After spending most of his life battling injustice in the U.S. prison system, Herman spent his final weeks in prison battling cancer while receiving substandard medical care. Despite all this, Herman was never silenced. In one of his last statements from prison, he decried the fundamental disregard for human rights that thousands of prisoners held in solitary endure, saying “I speak on behalf of every inmate whose voice has been suppressed when I speak out against these abuses.”

I never met Herman, and yet I will always remember him as larger-than-life – a symbol of resistance to human rights abuses and injustice. Just two years after John Carlos and Tommie Smith raised their fists in silent protest against racial discrimination at the 1968 Mexico Olympics, Herman Wallace helped establish a chapter of the Black Panthers at Louisiana State Penitentiary, also known as Angola. With fellow “Angola 3” members Albert Woodfox and Robert King, he began to organize for fair treatment and better conditions for inmates, racial solidarity between black and white inmates; and an end to the endemic rape and sexual slavery inside Angola.

Just as Carlos and Smith were booed and unceremoniously sent home, all three members of the Angola 3 maintain that they were convicted of murder and placed in solitary in retaliation for their activism with the Black Panther Party. Robert King was released after 29 years when his conviction was overturned, and Herman after more than 41. Albert Woodfox is still being held in the unthinkable nightmare of solitary confinement today.

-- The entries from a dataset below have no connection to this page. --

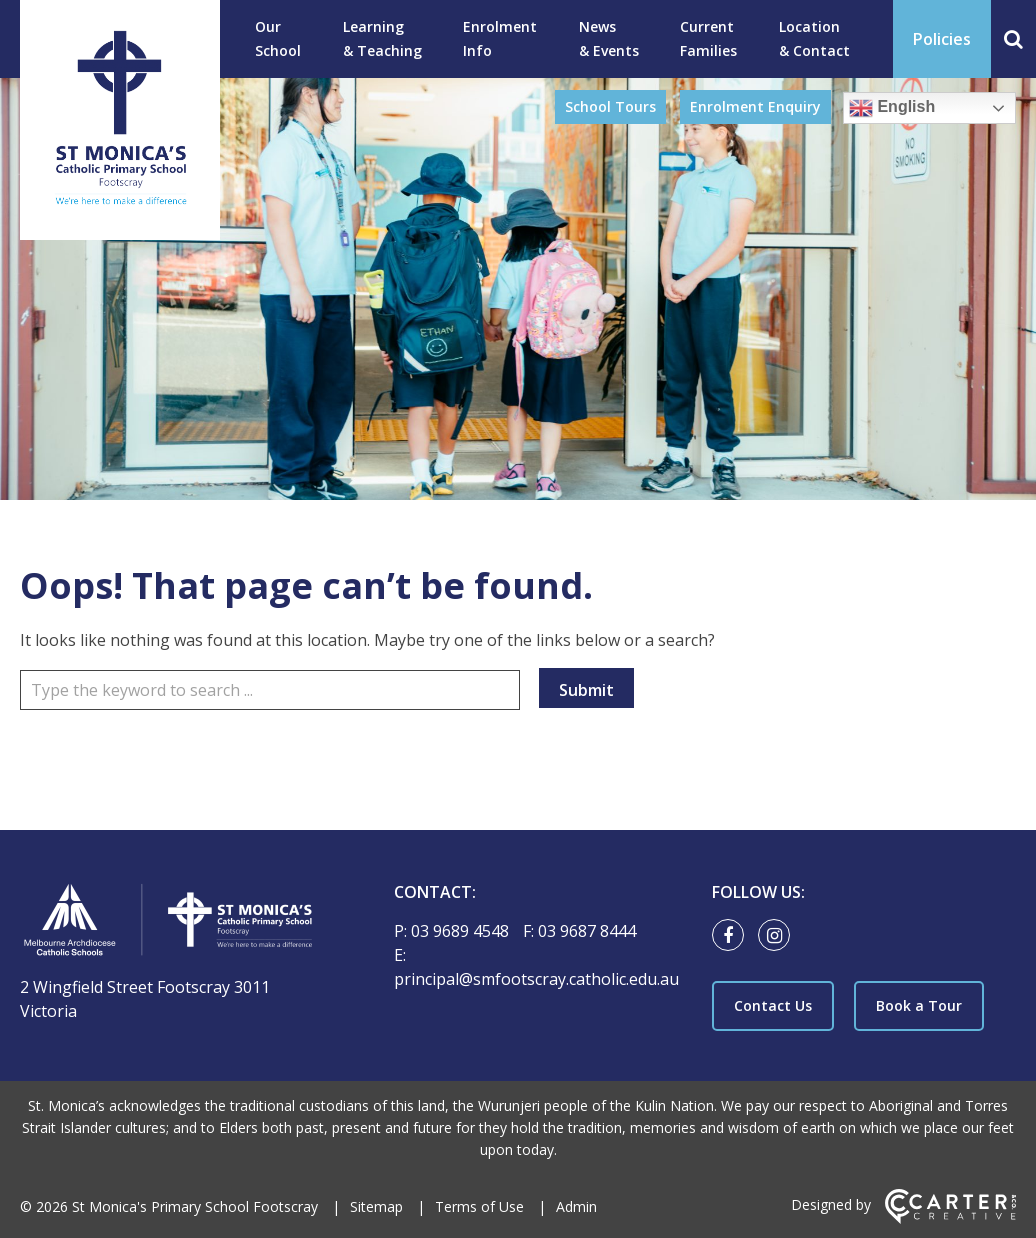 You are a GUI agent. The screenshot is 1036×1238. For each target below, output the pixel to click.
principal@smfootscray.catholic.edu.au (536, 979)
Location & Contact (814, 38)
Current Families (708, 38)
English (892, 108)
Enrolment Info (500, 38)
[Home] (172, 922)
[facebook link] (733, 936)
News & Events (609, 38)
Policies (942, 39)
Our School (278, 38)
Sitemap (376, 1206)
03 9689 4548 (462, 931)
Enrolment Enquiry (755, 106)
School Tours (610, 106)
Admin (576, 1206)
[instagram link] (779, 936)
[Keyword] (270, 690)
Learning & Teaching (382, 38)
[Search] (1013, 39)
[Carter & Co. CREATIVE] (950, 1218)
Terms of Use (479, 1206) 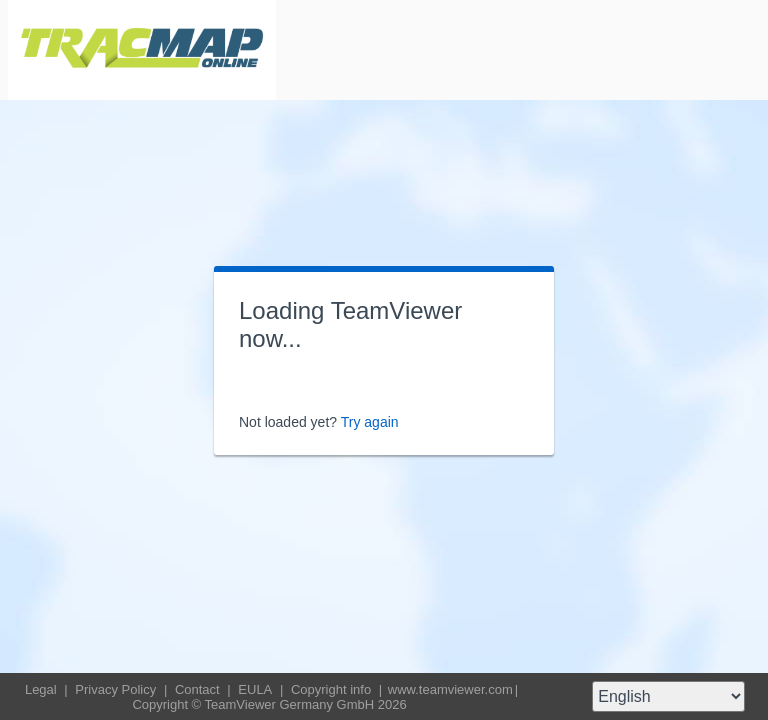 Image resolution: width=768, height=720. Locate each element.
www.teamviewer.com (450, 689)
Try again (370, 422) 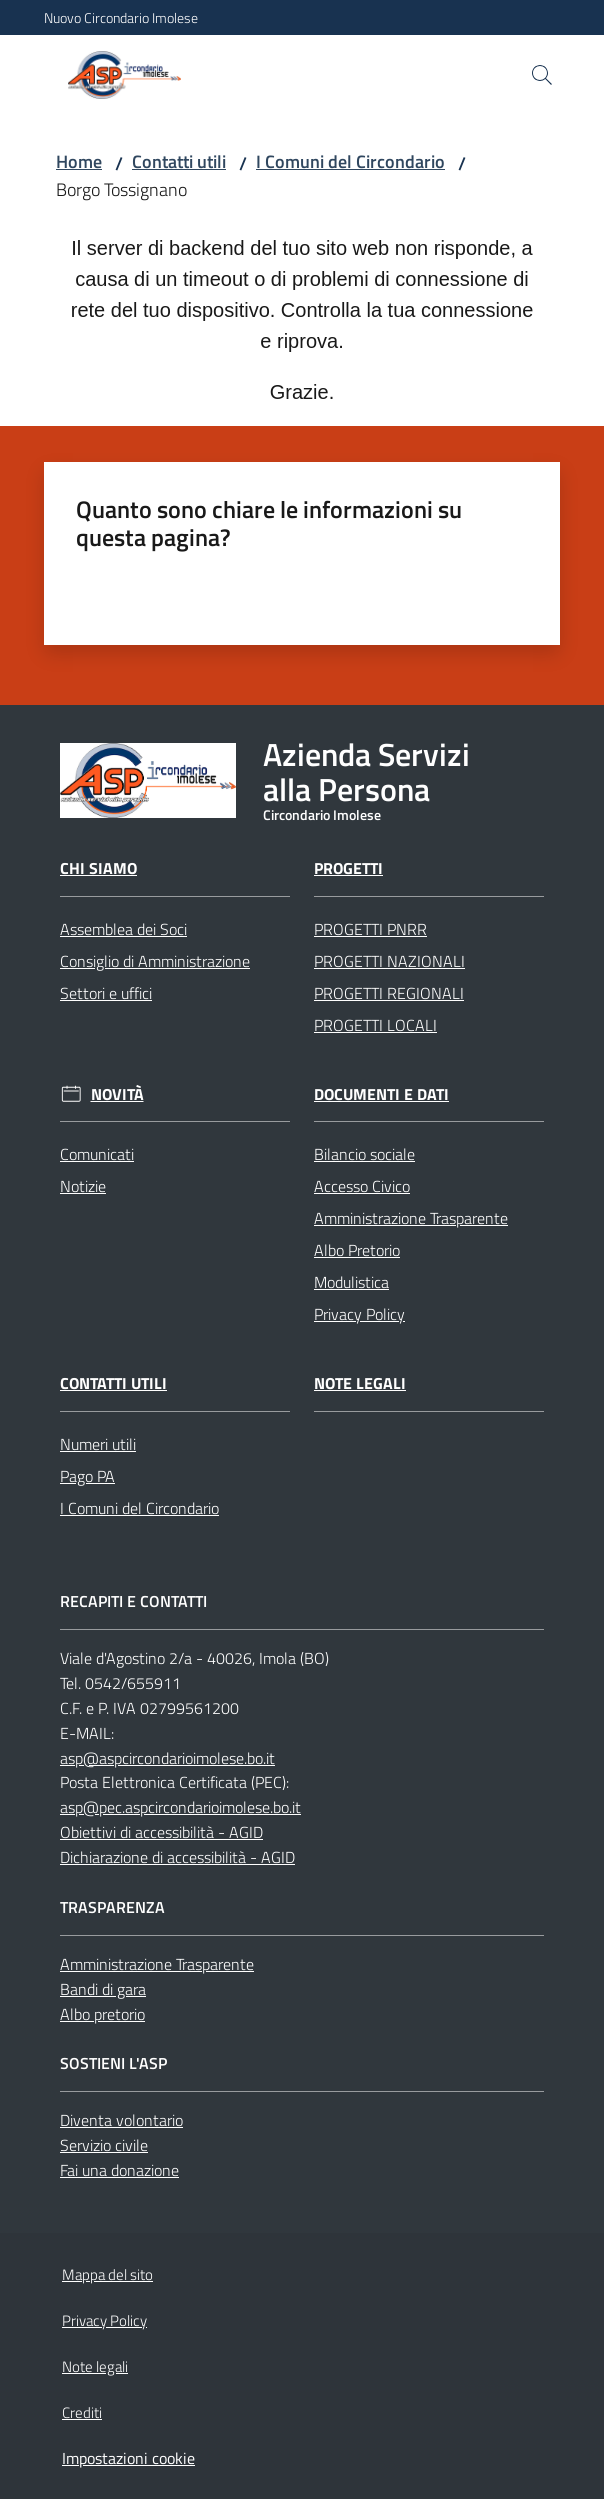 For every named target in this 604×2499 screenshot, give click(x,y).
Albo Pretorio (357, 1250)
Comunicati (97, 1154)
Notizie (83, 1186)
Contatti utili (179, 161)
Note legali (360, 1383)
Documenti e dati (381, 1094)
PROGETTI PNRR (370, 929)
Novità (117, 1094)
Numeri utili (98, 1444)
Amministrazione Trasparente (411, 1218)
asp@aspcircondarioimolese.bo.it (167, 1758)
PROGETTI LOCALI (375, 1025)
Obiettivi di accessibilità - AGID (161, 1832)
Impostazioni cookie (128, 2458)
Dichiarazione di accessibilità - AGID (177, 1857)
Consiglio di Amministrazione (155, 961)
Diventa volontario (121, 2120)
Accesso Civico (362, 1186)
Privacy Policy (359, 1314)
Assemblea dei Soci (123, 929)
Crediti (82, 2412)
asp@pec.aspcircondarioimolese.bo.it (180, 1807)
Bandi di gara (103, 1989)
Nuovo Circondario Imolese (121, 17)
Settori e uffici (106, 993)
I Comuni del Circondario (350, 161)
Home (79, 161)
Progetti (348, 868)
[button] (542, 75)
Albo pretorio (102, 2014)
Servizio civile (104, 2145)
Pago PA (87, 1476)
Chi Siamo (98, 868)
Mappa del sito (107, 2274)
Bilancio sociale (364, 1154)
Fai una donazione (119, 2170)
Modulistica (351, 1282)
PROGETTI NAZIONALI (389, 961)
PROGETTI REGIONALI (389, 993) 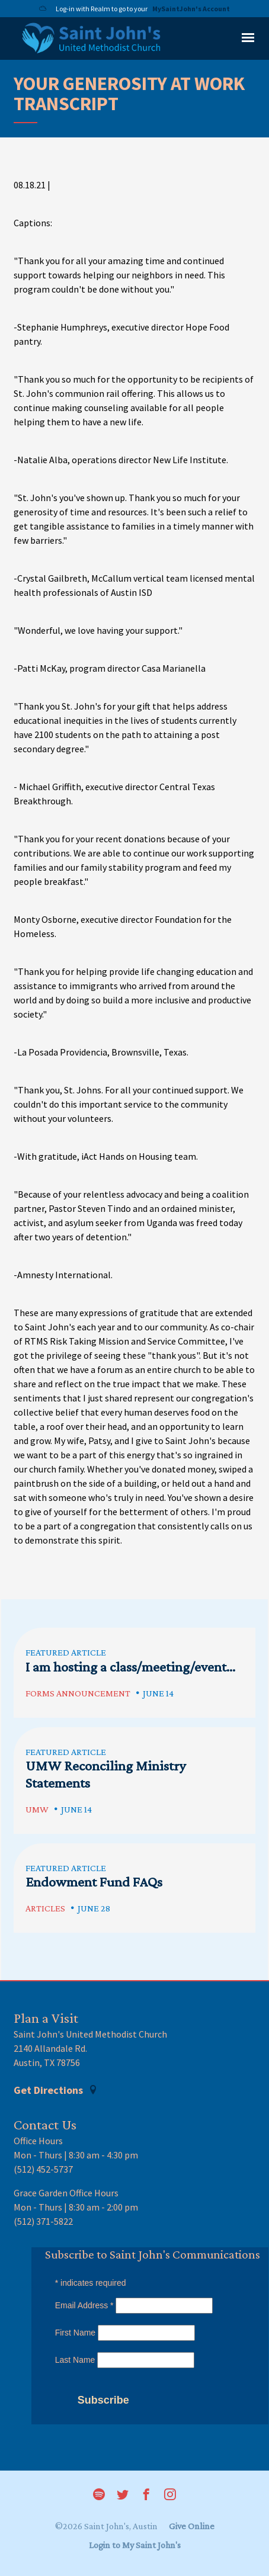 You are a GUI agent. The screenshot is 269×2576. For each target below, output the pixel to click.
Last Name (75, 2360)
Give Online (191, 2526)
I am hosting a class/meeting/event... (130, 1666)
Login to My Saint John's (135, 2545)
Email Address (84, 2305)
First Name (75, 2332)
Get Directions (56, 2090)
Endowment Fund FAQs (93, 1882) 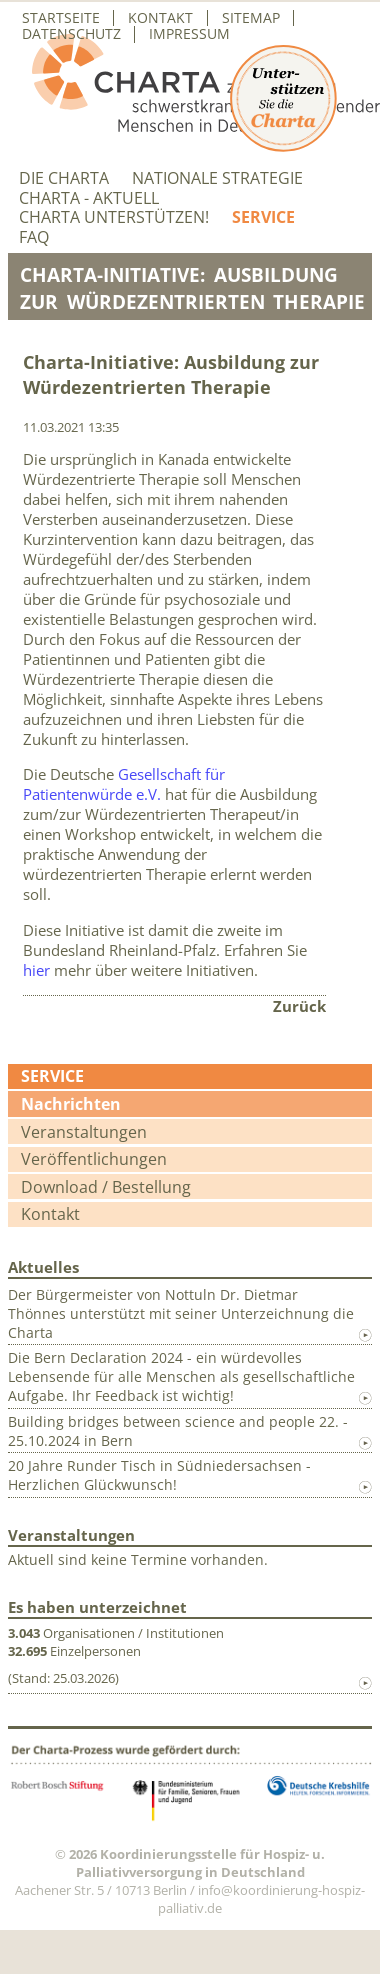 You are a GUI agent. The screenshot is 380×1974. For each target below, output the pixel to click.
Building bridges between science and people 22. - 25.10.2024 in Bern (178, 1431)
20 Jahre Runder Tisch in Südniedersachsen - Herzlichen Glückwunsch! (159, 1475)
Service (263, 217)
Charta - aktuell (89, 198)
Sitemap (251, 18)
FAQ (34, 237)
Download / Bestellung (106, 1187)
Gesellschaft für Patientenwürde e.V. (124, 784)
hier (36, 970)
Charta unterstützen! (114, 217)
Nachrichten (71, 1104)
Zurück (299, 1006)
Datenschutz (71, 34)
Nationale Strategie (217, 178)
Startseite (61, 18)
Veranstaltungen (84, 1132)
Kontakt (160, 18)
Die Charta (64, 178)
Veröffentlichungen (94, 1159)
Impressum (189, 34)
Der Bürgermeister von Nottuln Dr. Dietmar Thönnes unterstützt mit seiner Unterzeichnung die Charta (181, 1313) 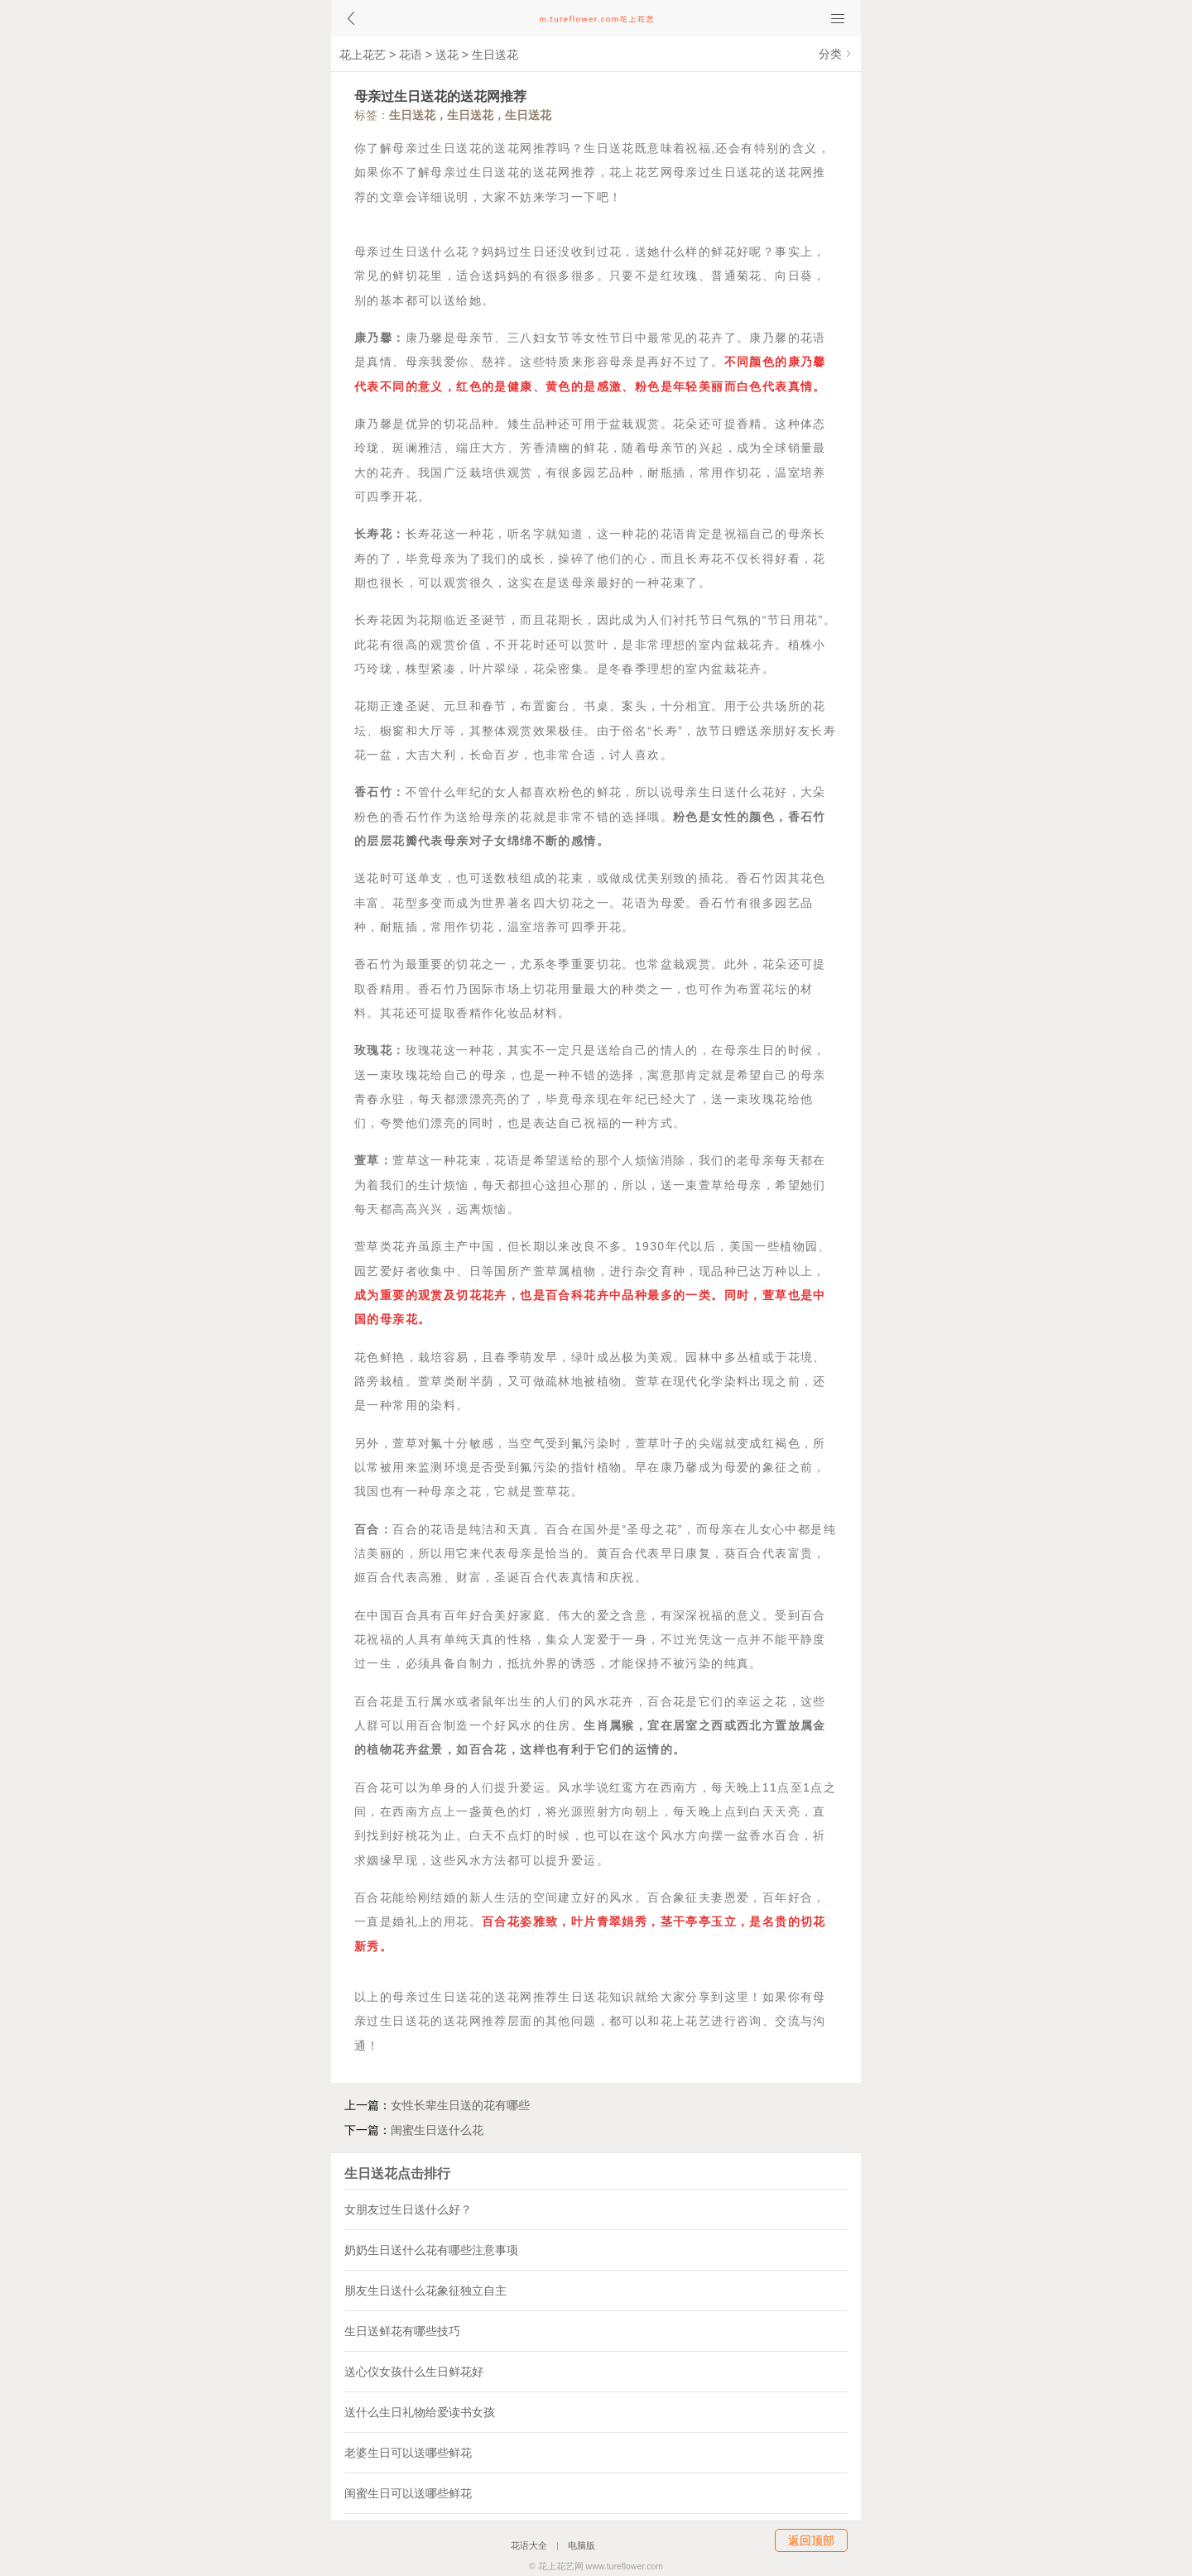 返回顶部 (811, 2540)
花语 (410, 54)
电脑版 (581, 2545)
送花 (447, 54)
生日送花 (495, 54)
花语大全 (529, 2545)
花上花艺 (362, 54)
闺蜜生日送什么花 (437, 2130)
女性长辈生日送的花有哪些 (460, 2105)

Albert’s conviction has been overturned three times yet, like Herman, the state has worked dogmatically to keep him behind bars and appealed every ruling. His case is now pending before the Fifth Circuit Court.

For me, like hundreds of thousands of Herman’s supporters around the world, today is a day of mourning. It is a day of sadness, anger and countless other emotions that are nearly impossible to put into words. But it is also a moment to remind ourselves that, to truly honor Herman’s legacy, we have to channel those feelings into action. So today, I call on the State of Louisiana to immediately remove Albert Woodfox from solitary confinement. I call on the authorities to withdraw their appeal and allow Albert his freedom. Today I will not be silent. Today, I will remember Herman Wallace.